New features for rooms / spaces include online discussion thread, presence indicators, personalized statuses, expressive reactions and collapsible view, according to Google.
Both free and paid users will have access to these new spaces once they launch later this year.
But wait, there is more. Much more. Google is also introducing a number of new features to Workspace today. Google Meet, for example, gets a companion mode intended to promote “fairness of collaboration in a hybrid world”. The idea here is to give meeting participants who are in a physical meeting room and interacting with remote participants a companion experience to use features like screen sharing, polls, meeting chat, raising a hand, and live Q&A captions on their personal devices. Each participant using companion mode will also get their own video thumbnail. This feature will be available in September.
Also new is an RSVP option that will allow you to choose whether you will participate remotely, in a meeting room (or not at all), as well as new moderation controls to allow hosts to prevent the use of chat in a meeting and mute and reactivate individual participants.
On the security front, Google also announced today that it will allow users to bring their own encryption keys. Currently Google encrypts your data, but it manages the key for you. To enhance your security, you may want to bring your own keys to the service. Google has therefore now partnered with providers such as Flowcrypt, Futurex, Thales and Virtru to enable this.

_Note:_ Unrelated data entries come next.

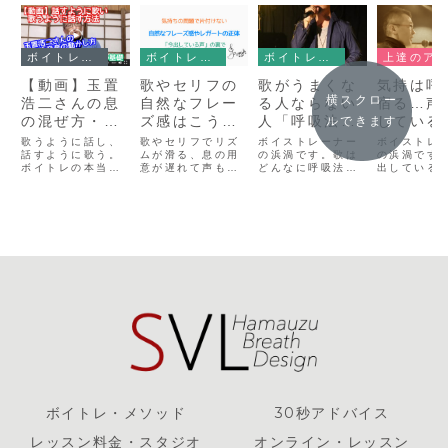
ボイトレ動画
ボイトレメソッド&練習法
ボイトレメソッド&練習法
上達のアドバイス
【動画】玉置
歌やセリフの
歌がうまくな
気持は呼
横スクロー
浩二さんの息
自然なフレー
る人ならない
宿る…声
の混ぜ方・音
ズ感はこうし
人「呼吸法・
している
ルできます
楽の動かし方
て生まれる
発声法の捉え
けが歌じ
歌うように話し、
歌やセリフでリズ
ボイストレーナー
ボイストレ
【基礎ができ
話すように歌う。
ムが滑る、息の用
方」で大きな
の浜渦です。歌は
い「一曲
の浜渦です
ボイトレの本当の
意が遅れて声も遅
どんなに呼吸法や
出している
ている人はみ
差がつく
語を紡ぐ
基礎と呼吸と声の
れる……そんな悩
発声法を研究し、
ではありま
んなでき
いのある
表現の全てが詰ま
みの原因は「声の
いろんなメソッド
休符や間奏
ったYoutube動画
準備のタイミン
を実践し、ボイス
も、物語は
る！】
吸」を作
のご紹介。玉置浩
グ」にあります。
トレーニングに通
いますよね
二さんのモノマネ
本当のレガートや
い、声楽レッスン
喉の調子が
部分の抜粋動画を
自然なフレーズ感
に通っても、なか
声が裏返っ
載せています。基
の正体は、今出し
なか上達しない
途切れたり
礎と取り違えた現
ている声が終わる
人、想いと感動を
も、呼吸の
代のボイトレの危
前に次の準備を済
伝えるという意味
勢いこそが
険性も解説。
ませる「体内のリ
の「本当のうま
なり、相手
レー」。気持ちの
さ」を手に入れら
ることを忘
問題でも発声の問
れない人はたくさ
ようにしま
題でもない、ボイ
んい...
う。...
トレの本質を解
説。
ボイトレ・メソッド
30秒アドバイス
レッスン料金・スタジオ
オンライン・レッスン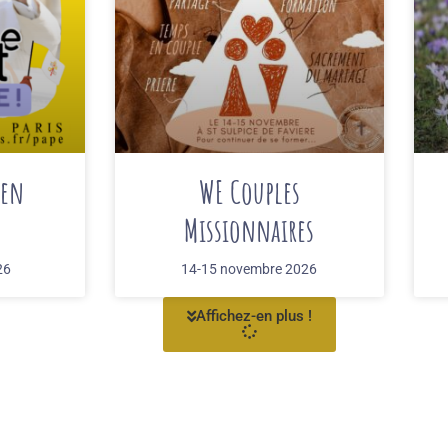
 en
WE Couples
Missionnaires
26
14-15 novembre 2026
Affichez-en plus !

“With client-side encryption, customer data is indecipherable for Google, while users can continue to take advantage of native Google web collaboration, access content on mobile devices and share encrypted files externally, ”writes Karthik Lakshminarayanan, chief product officer for Google and Erika Trautman in today’s announcement.
Google is also introducing trust rules for Drive to allow admins to control how files can be shared within an organization and externally. And to protect you against real phishing threats (not the bogus threats your internal security organization sends out every few weeks or so), Google now also allows admins to activate the same phishing protections it already offers today. ‘hui to content within an organization to help protect your data from insider threats.